### Problem to solve
Go over the data and copy out each line with "vendre" in it.

Dataset entries
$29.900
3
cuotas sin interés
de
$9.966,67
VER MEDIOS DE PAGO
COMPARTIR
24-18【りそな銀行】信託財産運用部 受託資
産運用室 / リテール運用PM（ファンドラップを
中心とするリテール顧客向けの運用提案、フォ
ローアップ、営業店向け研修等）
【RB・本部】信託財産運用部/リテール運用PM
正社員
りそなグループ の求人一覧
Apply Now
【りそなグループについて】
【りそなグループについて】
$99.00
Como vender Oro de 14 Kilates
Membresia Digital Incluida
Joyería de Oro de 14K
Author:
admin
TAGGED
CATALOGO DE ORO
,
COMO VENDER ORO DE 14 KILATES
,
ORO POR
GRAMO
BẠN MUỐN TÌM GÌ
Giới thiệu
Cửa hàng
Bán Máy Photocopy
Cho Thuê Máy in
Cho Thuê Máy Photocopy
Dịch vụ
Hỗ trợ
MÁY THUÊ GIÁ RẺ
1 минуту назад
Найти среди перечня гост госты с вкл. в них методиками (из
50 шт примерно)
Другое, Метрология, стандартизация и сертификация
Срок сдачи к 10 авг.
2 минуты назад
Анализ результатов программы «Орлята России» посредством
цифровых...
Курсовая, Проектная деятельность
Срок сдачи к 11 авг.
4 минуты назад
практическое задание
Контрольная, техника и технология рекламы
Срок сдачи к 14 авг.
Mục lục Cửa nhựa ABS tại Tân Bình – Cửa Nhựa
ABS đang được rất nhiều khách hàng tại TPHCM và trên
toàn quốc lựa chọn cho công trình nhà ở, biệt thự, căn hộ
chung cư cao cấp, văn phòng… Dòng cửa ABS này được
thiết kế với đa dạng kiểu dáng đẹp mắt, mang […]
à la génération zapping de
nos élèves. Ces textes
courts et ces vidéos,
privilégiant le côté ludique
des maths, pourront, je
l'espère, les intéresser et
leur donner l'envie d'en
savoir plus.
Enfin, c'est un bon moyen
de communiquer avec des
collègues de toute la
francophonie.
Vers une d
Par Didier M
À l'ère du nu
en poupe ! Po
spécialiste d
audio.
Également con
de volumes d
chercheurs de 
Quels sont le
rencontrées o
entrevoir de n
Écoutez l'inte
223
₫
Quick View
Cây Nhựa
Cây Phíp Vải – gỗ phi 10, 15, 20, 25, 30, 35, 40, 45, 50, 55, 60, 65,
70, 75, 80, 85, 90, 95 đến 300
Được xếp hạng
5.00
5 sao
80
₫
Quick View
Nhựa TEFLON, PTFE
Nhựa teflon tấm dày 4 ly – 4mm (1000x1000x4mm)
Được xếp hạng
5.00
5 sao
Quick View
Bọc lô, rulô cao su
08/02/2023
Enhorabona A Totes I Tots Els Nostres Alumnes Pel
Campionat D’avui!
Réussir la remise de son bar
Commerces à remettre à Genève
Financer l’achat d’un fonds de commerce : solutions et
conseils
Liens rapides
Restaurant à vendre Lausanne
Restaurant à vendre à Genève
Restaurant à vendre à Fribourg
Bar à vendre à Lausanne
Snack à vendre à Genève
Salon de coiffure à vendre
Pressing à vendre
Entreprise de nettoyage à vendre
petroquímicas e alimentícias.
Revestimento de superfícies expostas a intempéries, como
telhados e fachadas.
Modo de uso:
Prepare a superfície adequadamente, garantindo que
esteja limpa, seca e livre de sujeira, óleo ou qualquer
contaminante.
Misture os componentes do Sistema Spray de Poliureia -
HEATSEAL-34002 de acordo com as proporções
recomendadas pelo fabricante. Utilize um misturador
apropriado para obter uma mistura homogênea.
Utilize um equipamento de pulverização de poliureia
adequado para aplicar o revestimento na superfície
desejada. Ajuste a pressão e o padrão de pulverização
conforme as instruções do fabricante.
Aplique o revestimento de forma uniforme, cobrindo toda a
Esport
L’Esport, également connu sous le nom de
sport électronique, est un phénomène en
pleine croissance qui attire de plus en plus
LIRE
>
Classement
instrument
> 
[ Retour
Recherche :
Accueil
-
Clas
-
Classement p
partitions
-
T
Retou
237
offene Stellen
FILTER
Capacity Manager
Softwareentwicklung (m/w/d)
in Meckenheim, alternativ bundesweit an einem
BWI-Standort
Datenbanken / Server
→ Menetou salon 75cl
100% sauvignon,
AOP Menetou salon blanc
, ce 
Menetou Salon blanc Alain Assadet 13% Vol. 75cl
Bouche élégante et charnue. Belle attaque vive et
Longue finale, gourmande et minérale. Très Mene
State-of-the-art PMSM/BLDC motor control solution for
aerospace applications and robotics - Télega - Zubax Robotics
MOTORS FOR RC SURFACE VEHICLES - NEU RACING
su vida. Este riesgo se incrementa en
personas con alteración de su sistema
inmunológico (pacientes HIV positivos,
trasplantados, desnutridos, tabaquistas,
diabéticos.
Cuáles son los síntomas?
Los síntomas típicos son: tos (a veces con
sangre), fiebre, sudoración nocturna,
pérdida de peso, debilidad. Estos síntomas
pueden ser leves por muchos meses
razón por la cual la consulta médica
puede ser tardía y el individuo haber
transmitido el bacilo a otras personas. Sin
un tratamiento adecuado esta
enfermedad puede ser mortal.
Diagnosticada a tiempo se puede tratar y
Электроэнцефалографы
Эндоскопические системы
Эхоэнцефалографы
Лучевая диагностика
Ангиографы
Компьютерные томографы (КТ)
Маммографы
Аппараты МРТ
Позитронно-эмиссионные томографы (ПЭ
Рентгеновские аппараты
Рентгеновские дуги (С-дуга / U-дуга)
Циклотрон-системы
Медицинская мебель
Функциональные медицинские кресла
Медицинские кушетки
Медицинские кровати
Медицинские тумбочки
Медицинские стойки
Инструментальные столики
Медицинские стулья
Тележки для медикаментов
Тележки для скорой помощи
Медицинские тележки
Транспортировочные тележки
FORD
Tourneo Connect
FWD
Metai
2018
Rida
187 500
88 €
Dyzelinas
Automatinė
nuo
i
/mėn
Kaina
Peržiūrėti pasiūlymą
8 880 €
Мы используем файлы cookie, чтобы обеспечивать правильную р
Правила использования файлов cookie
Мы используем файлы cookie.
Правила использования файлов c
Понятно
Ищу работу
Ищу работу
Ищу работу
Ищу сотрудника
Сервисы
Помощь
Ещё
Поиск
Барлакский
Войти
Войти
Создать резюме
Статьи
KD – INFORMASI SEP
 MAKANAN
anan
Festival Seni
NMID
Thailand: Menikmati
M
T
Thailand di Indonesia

### Problem solution
Restaurant à vendre Lausanne
Restaurant à vendre à Genève
Restaurant à vendre à Fribourg
Bar à vendre à Lausanne
Snack à vendre à Genève
Salon de coiffure à vendre
Pressing à vendre
Entreprise de nettoyage à vendre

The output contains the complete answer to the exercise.